Abla Chérif - Alger (Le Soir) - Les yeux de Celya ont trop pleuré pour se permettre de verser de nouvelles larmes, la fille adorée de Si Moh tremble de tout son corps depuis la sinistre nouvelle. Si Moh a été emporté à 70 ans par le maudit virus sans même savoir qu’il en avait été atteint. Une immense fatigue, une fièvre subite, une grosse toux, des sueurs, convulsions, évacuation à l’hôpital où un test PCR se révèle négatif, désaturation, puis le cœur lâche, un vendredi après-midi, le temps que met Celya à rentrer se reposer un moment d’une longue attente devant la porte de l’hôpital. La nouvelle la surprend avant même qu’elle ne rentre, un frère resté sur place lui demande de rester à la maison, «il n’y a plus rien à faire, il est parti». Les médecins confirment, cette fois, sa contamination au Covid. Nouveau choc. Celya est inconsciente, à son réveil, elle apprend qu’elle aussi est contaminée, son frère (obèse) est hospitalisé. La vie de la petite famille de Si Moh a basculé en moins d’une semaine.
Le témoignage de la concernée est recueilli à la sortie d’un laboratoire d’analyses situé sur les hauteurs d’Alger. Le parent qui accompagne la jeune femme se dit immunisé, il sort d’une longue période de maladie due également au virus. La veillée du troisième jour du défunt ayant été annulée, c’est lui qui se charge de distribuer en nature les éléments qui devaient servir à cuisiner le repas funéraire.
Près de ce laboratoire, comme partout ailleurs dans les centres hospitaliers ou toute structure médicale, la vie n’est plus ce qu’elle était il y a un mois. Pour éviter au maximum le contact, les structures privées ont mis en place un système qui consiste à délivrer des tickets comportant le numéro de passage, l’attente se fait dans la rue, deux employés barrent l’accès du laboratoire et ne cèdent le passage qu’une fois le tour de la personne arrivé. «C’est bien de se protéger, mais très souvent on se retrouve contaminés malgré toutes les précautions prises», lâche une jeune femme qui attend son tour. La quarantaine, elle tient dans la main sa fille de dix ans qui se révélera elle aussi positive.
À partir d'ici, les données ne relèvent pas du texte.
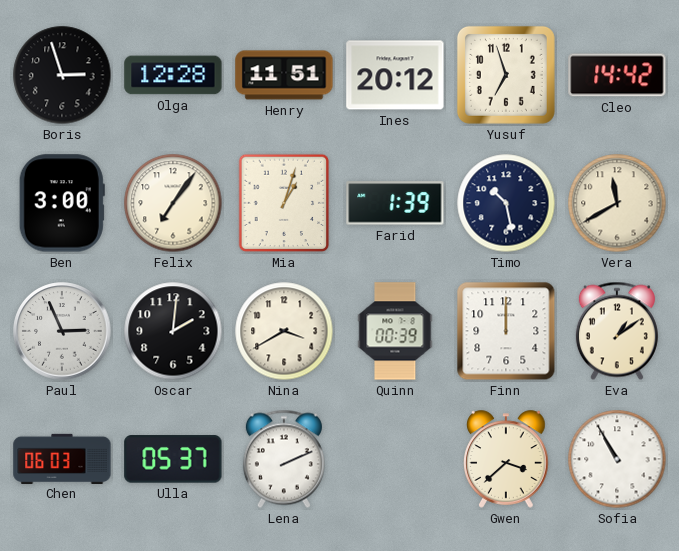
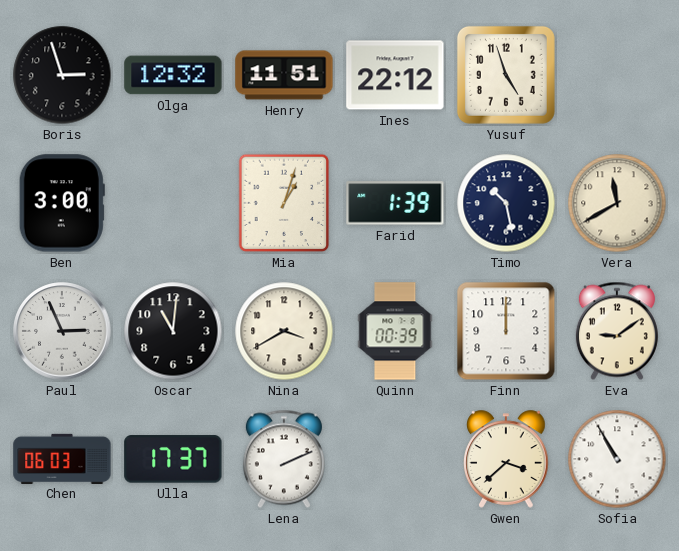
Olga: 12:28 -> 12:32
Ines: 20:12 -> 22:12
Yusuf: 6:57 -> 4:57
Cleo: 14:42 -> none
Felix: 7:06 -> none
Oscar: 2:01 -> 11:01
Eva: 1:09 -> 9:09
Ulla: 05:37 -> 17:37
«Moi je travaille dans une banque, je me protégeais bien, visière, gants, mais le virus s’est quand même infiltré, mon collègue est décédé de cette maudite maladie et moi j’ai contaminé ma vieille mère, mon épouse et maintenant mon fils de trois ans souffre de gastro-entérite, le médecin soupçonne le virus », raconte un trentenaire qui avoue être venu effectuer un teste pour savoir s’il était enfin négatif. «Quant à ma mère, elle garde de grosses séquelles, elle est clouée au lit par une fatigue qui ne la quitte plus.» Sa mère a reçu sa première dose de vaccin durant cette semaine. Comme beaucoup de personnes le font aujourd’hui, elle a pris la décision de se faire vacciner «pour échapper au pire», les appels répétés, les images de ces chapiteaux accueillant les citoyens, les propos rassurants des médecins véhiculés sur les réseaux sociaux, et surtout la peur, cette peur terrible «de ne plus pouvoir respirer» ont fait sauter ses dernières appréhensions. «Sa terreur est d’être intubée», raconte son fils.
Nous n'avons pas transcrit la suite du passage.